Missing the target on cyberbullying law

A cyberbullying law must be careful to clearly differentiate between such kind of victimisations, and situations in which public persons with lower expectations of privacy must endure with appropriate responses

An anti-cyberbullying law tabled by justice minister Edward Zammit Lewis is cleared for second-reading stage in Parliament: paving the way for its possible enactment in the coming months. 

On paper, this should be welcome news. Recent events have dramatically underscored the extent of the problem that is cyberbullying: mostly in schools, but elsewhere too. 

Nonetheless, this is an issue that should be treated with caution by our legislators.  

In its current form, the law defines ‘cyberbullying’ as any acts that are deemed “abusive or offensive” to a person, of which are “abusive or offensive towards the person” through electronic of digital devices. 

This is however imprecise; and the absence of a detailed, well-researched definition for cyberbullying can be a cause of concern in itself.  

The European Parliamentary Research Service, for example, provides a wide range of aggressions that can form part of cyberbullying, specified in part as being “usually repetitively and mostly via social media”.  

Rather than ‘offence’ – a catch-all term that can be invoked by anyone who dislikes what is said about them – the EPRS points out insults, threats and intimidation, gossip, exclusion, stalking or identity theft, as key ingredients for victimisation.  

Crucially, Facebook and other social media websites are often used for “anonymous” cyberbullying through private group chats where victims, often children, are unaware of its existence.  
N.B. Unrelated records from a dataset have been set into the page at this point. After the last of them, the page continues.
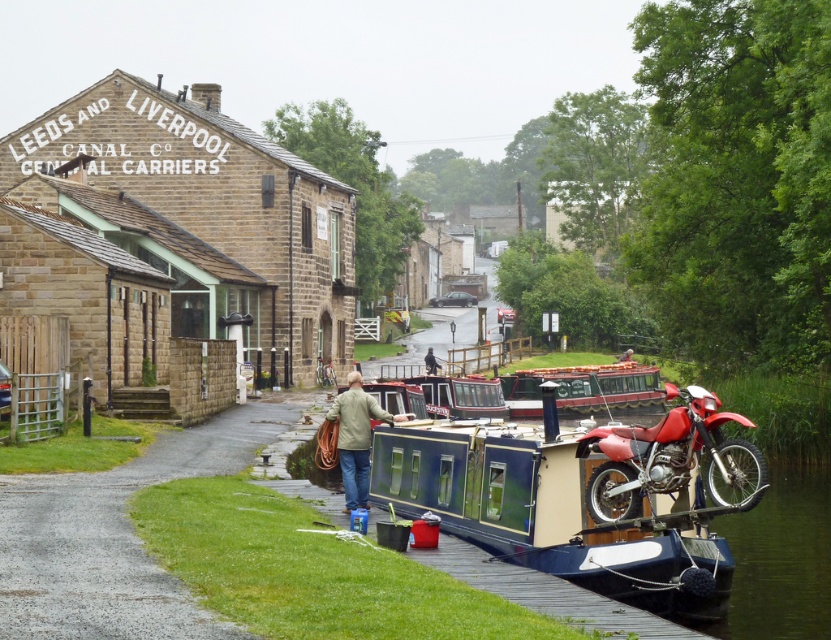 Question: Which point is closer to the camera?

Choices:
 (A) blue polished wood barge at center
 (B) silver metallic bicycle at center

Answer: (A)

Question: Can you confirm if red matte motorcycle at right is smaller than khaki fabric jacket at center?

Choices:
 (A) yes
 (B) no

Answer: (B)

Question: Is blue polished wood barge at center thinner than red matte motorcycle at right?

Choices:
 (A) yes
 (B) no

Answer: (A)

Question: Can you confirm if khaki fabric jacket at center is wider than silver metallic bicycle at center?

Choices:
 (A) no
 (B) yes

Answer: (B)

Question: Estimate the real-world distances between objects in this image. Which object is closer to the light brown leather jacket at center?

Choices:
 (A) khaki fabric jacket at center
 (B) red matte motorcycle at right
 (C) blue polished wood barge at center

Answer: (A)

Question: Which object is farther from the camera taking this photo?

Choices:
 (A) light brown leather jacket at center
 (B) red matte motorcycle at right
 (C) blue polished wood barge at center

Answer: (A)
As the American government’s stopbullying.gov website illustrates, private set-ups, when eventually discovered, bring the full weight of paranoia, embarrassment, and feelings of isolation on the victim.  

But by bringing ‘offence’ into a mix of criminal online behaviours, the scene could be set for a new law that allows victims to claim they have been “offended” repeatedly on internet – perhaps by memes or repeated public criticism – in a way that they claim causes them psychological harm.  

Already, this can be seen to potentially undermine the purpose, and spirit, of the new law.  

It is unclear, as yet, whether the law would punish the implied ‘right to offend’ that comes with freedom of expression: historically enshrined in the Handyside case, where the European Court of Human Rights held that the right to freedom of expression also protects expressions that ‘offend, shock or disturb’. 

This is a consideration should have been raised during last Wednesday’s debate in the House. Instead, however, we were treated to a clear-cut example of how MPs disagree over who gets to be accused of ‘online hate’ or ‘trolling’.  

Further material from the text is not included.